#### [PROBLEM DESCRIPTION]
Without including any pictures, write out the listing below exactly.

━━━━━━━━━━━━━━━━━━━━━━━━━━━━━━

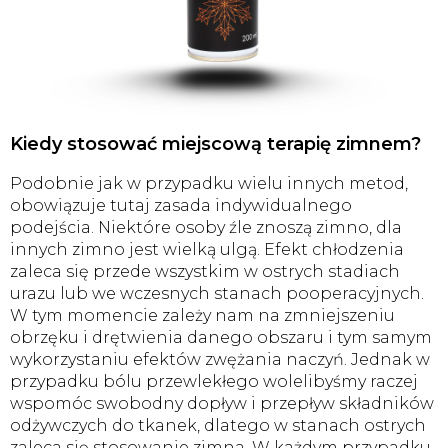
Kiedy stosować miejscową terapię zimnem?
Podobnie jak w przypadku wielu innych metod,
obowiązuje tutaj zasada indywidualnego
podejścia. Niektóre osoby źle znoszą zimno, dla
innych zimno jest wielką ulgą. Efekt chłodzenia
zaleca się przede wszystkim w ostrych stadiach
urazu lub we wczesnych stanach pooperacyjnych.
W tym momencie zależy nam na zmniejszeniu
obrzęku i drętwienia danego obszaru i tym samym
wykorzystaniu efektów zwężania naczyń. Jednak w
przypadku bólu przewlekłego wolelibyśmy raczej
wspomóc swobodny dopływ i przepływ składników
odżywczych do tkanek, dlatego w stanach ostrych
zaleca się stosowanie zimna. W każdym przypadku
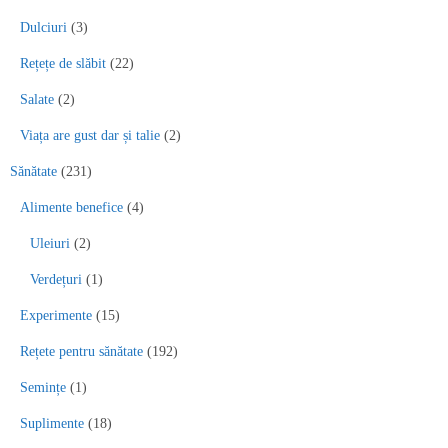
Dulciuri
(3)
Rețețe de slăbit
(22)
Salate
(2)
Viața are gust dar și talie
(2)
Sănătate
(231)
Alimente benefice
(4)
Uleiuri
(2)
Verdețuri
(1)
Experimente
(15)
Rețete pentru sănătate
(192)
Semințe
(1)
Suplimente
(18)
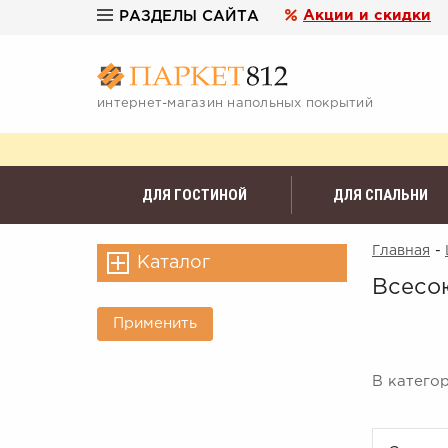
Акции и скидки
РАЗДЕЛЫ САЙТА
интернет-магазин напольных покрытий
ДЛЯ ГОСТИНОЙ
ДЛЯ СПАЛЬНИ
Главная
-
Каталог
Всесо
Применить
В катего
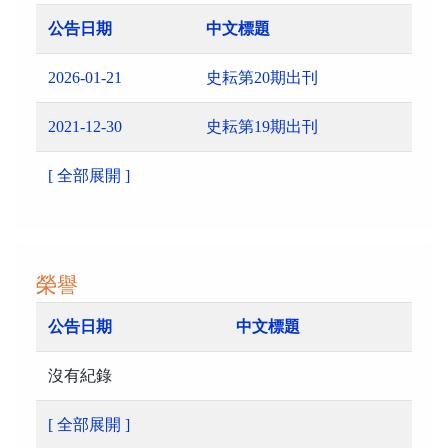
公告日期
中文標題
2026-01-21
史耘第20期出刊
2021-12-30
史耘第19期出刊
[ 全部展開 ]
榮譽
公告日期
中文標題
沒有紀錄
[ 全部展開 ]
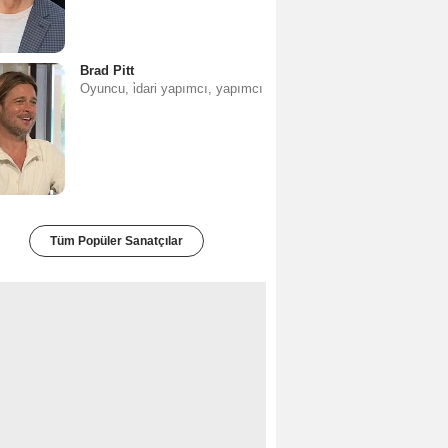
Brad Pitt
Oyuncu, i̇dari yapımcı, yapımcı
Tüm Popüler Sanatçılar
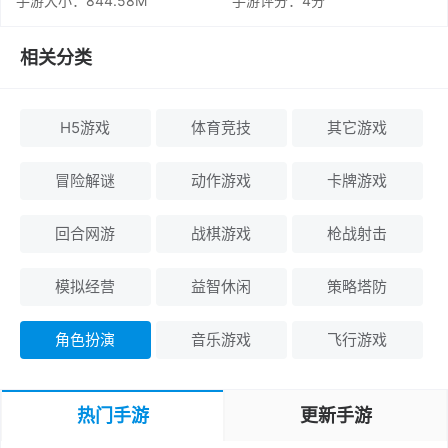
手游大小：844.58M
手游评分：
4分
相关分类
H5游戏
体育竞技
其它游戏
冒险解谜
动作游戏
卡牌游戏
回合网游
战棋游戏
枪战射击
模拟经营
益智休闲
策略塔防
角色扮演
音乐游戏
飞行游戏
热门手游
更新手游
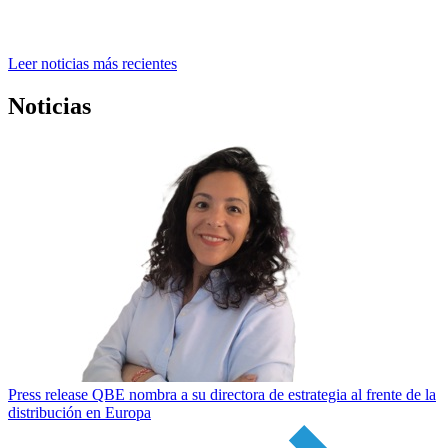
Leer noticias más recientes
Noticias
Press release
QBE nombra a su directora de estrategia al frente de la
distribución en Europa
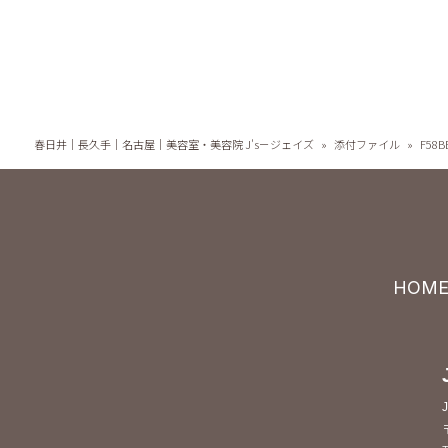
春日井｜長久手｜名古屋｜美容室・美容院 J's－ジェイズ
»
添付ファイル
»
F58B
HOM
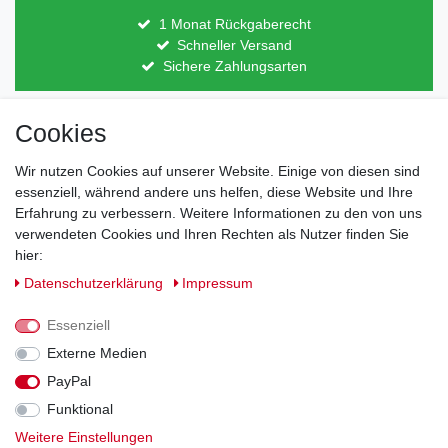
1 Monat Rückgaberecht
Schneller Versand
Sichere Zahlungsarten
Cookies
Direkt vom Hersteller
Indviduelles Design
Lagerware
Wir nutzen Cookies auf unserer Website. Einige von diesen sind
essenziell, während andere uns helfen, diese Website und Ihre
Erfahrung zu verbessern. Weitere Informationen zu den von uns
verwendeten Cookies und Ihren Rechten als Nutzer finden Sie
Impressum
Daten­schutz­erklärung
AGB
hier:
Daten­schutz­erklärung
Impressum
Barrierefreiheitserklärung
Widerrufs­recht
Essenziell
Externe Medien
Kontakt
PayPal
Vertrag widerrufen
Funktional
Zahlung und Versand
Weitere Einstellungen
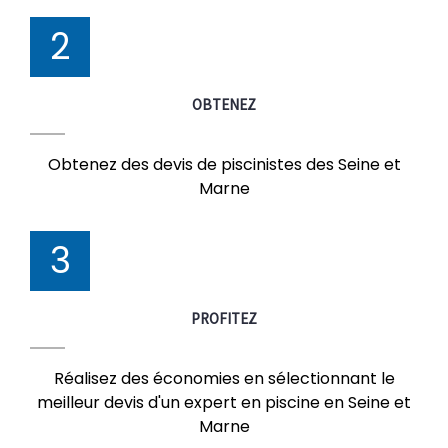
2
OBTENEZ
Obtenez des devis de piscinistes des Seine et
Marne
3
PROFITEZ
Réalisez des économies en sélectionnant le
meilleur devis d'un expert en piscine en Seine et
Marne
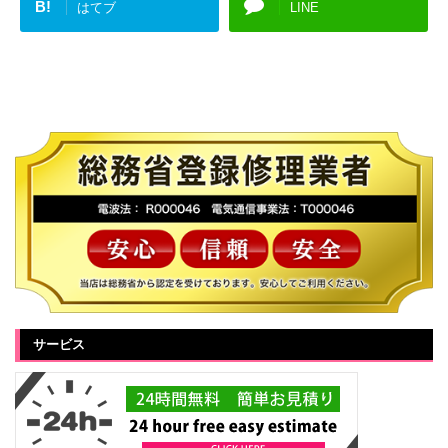
B!
はてブ
LINE
サービス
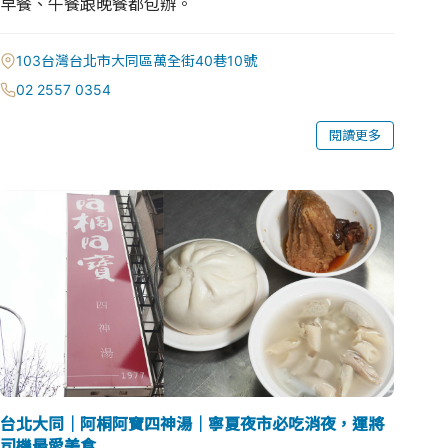
早餐、午餐跟晚餐都包辦。
103台灣台北市大同區萬全街40巷10號
02 2557 0354
閱讀更多
台北大同｜阿桐阿寶四神湯｜寧夏夜市必吃消夜，運將
司機最愛美食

━━━━━━━━━━━━━━━━━━━━━━━━━━━━━━

#### [RESULT OF THE EXERCISE]
Kiedy stosować miejscową terapię zimnem?
Podobnie jak w przypadku wielu innych metod,
obowiązuje tutaj zasada indywidualnego
podejścia. Niektóre osoby źle znoszą zimno, dla
innych zimno jest wielką ulgą. Efekt chłodzenia
zaleca się przede wszystkim w ostrych stadiach
urazu lub we wczesnych stanach pooperacyjnych.
W tym momencie zależy nam na zmniejszeniu
obrzęku i drętwienia danego obszaru i tym samym
wykorzystaniu efektów zwężania naczyń. Jednak w
przypadku bólu przewlekłego wolelibyśmy raczej
wspomóc swobodny dopływ i przepływ składników
odżywczych do tkanek, dlatego w stanach ostrych
zaleca się stosowanie zimna. W każdym przypadku
Dulciuri
(3)
Rețețe de slăbit
(22)
Salate
(2)
Viața are gust dar și talie
(2)
Sănătate
(231)
Alimente benefice
(4)
Uleiuri
(2)
Verdețuri
(1)
Experimente
(15)
Rețete pentru sănătate
(192)
Semințe
(1)
Suplimente
(18)
Акции и скидки
РАЗДЕЛЫ САЙТА
интернет-магазин напольных покрытий
ДЛЯ ГОСТИНОЙ
ДЛЯ СПАЛЬНИ
Главная
-
Каталог
Всесо
Применить
В катего
公告日期
中文標題
2026-01-21
史耘第20期出刊
2021-12-30
史耘第19期出刊
[ 全部展開 ]
榮譽
公告日期
中文標題
沒有紀錄
[ 全部展開 ]
Brad Pitt
Oyuncu, i̇dari yapımcı, yapımcı
Tüm Popüler Sanatçılar
手游大小：844.58M
手游评分：
4分
相关分类
H5游戏
体育竞技
其它游戏
冒险解谜
动作游戏
卡牌游戏
回合网游
战棋游戏
枪战射击
模拟经营
益智休闲
策略塔防
角色扮演
音乐游戏
飞行游戏
热门手游
更新手游
Leer noticias más recientes
Noticias
Press release
QBE nombra a su directora de estrategia al frente de la
distribución en Europa
春日井｜長久手｜名古屋｜美容室・美容院 J's－ジェイズ
»
添付ファイル
»
F58B
HOM
1 Monat Rückgaberecht
Schneller Versand
Sichere Zahlungsarten
Cookies
Direkt vom Hersteller
Indviduelles Design
Lagerware
Wir nutzen Cookies auf unserer Website. Einige von diesen sind
essenziell, während andere uns helfen, diese Website und Ihre
Erfahrung zu verbessern. Weitere Informationen zu den von uns
verwendeten Cookies und Ihren Rechten als Nutzer finden Sie
Impressum
Daten­schutz­erklärung
AGB
hier:
Daten­schutz­erklärung
Impressum
Barrierefreiheitserklärung
Widerrufs­recht
Essenziell
Externe Medien
Kontakt
PayPal
Vertrag widerrufen
Funktional
Zahlung und Versand
Weitere Einstellungen
2
OBTENEZ
Obtenez des devis de piscinistes des Seine et
Marne
3
PROFITEZ
Réalisez des économies en sélectionnant le
meilleur devis d'un expert en piscine en Seine et
Marne
B!
はてブ
LINE
サービス
早餐、午餐跟晚餐都包辦。
103台灣台北市大同區萬全街40巷10號
02 2557 0354
閱讀更多
台北大同｜阿桐阿寶四神湯｜寧夏夜市必吃消夜，運將
司機最愛美食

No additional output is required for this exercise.